Reviewed by Dennis Schwartz
An over-the-top thriller weakly helmed by the Finnish-born Hollywood filmmaker Renny Harlin (“Skiptrace”/”Cleaner”), that strains our sensibilities for shocks and credibility. The story by Wayne Kramer is co-written by Kramer and Kevin Brodbin, with major plot holes. It slavishly follows the formula of Agatha Christie’s “Ten Little Indians,” where one-by-one a group of trainee FBI agents are killed by an unknown serial killer. On an isolated island called Oniega, off the coast of North Carolina, a team of FBI agents-in-training are going through a weekend of an unorthodox exercise called Mindhunters (whereby the trainees are after a serial killer called “the puppeteer”), that’s ordered by their innovative but controversial instructor supervisor Harris (Val Kilmer) to see if they are fit to be profilers.
The uninhabited island, operated by the Navy, has on it a mock town with human dummies. The trainees include Reston (Christian Slater), Sara (Kathryn Morris), Bobby (Eion Bailey), Rafe (Will Kemp), Lucas (Jonny Lee Miller), Nicole (Patricia Velazquez) and Vince (Clifton Collins Jr.). They are joined by Gabe (LL Cool J), who introduces himself as a Philly cop invited to be an observer. After a kitten is found hanging from the ceiling and their designated leader is brutally killed in a trap, the group become aware that this is no simulation and one of them is a real serial killer who has profiled their strengths and weaknesses and is out to slaughter them all by using their weaknesses to get them in staged traps. After every killing, the culprit leaves a clock or a watch behind to show the time of the next killing As the suspense builds, the agents must use their cop skills to catch the killer before time runs out.
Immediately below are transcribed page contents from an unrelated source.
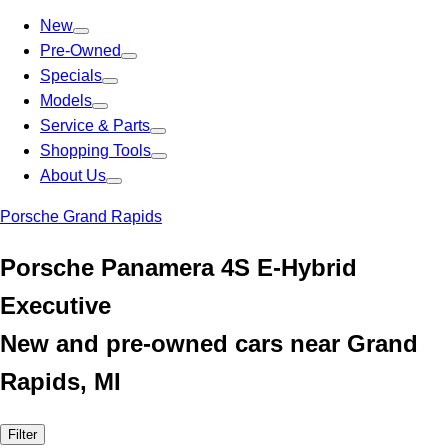
New
Pre-Owned
Specials
Models
Service & Parts
Shopping Tools
About Us
Porsche Grand Rapids
Porsche Panamera 4S E-Hybrid
Executive
New and pre-owned cars near Grand
Rapids, MI
Filter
We will eventually learn the killer’s weakness was a bullet. If you for a second thought the training site would have no contact with its FBI base camp, you have no idea how the FBI operates. All the victims are one-note characters, who are murdered before we know much about them or get a chance to care about them. The sloppily made suspense thriller was deservedly ripped by most critics and was a financial flop.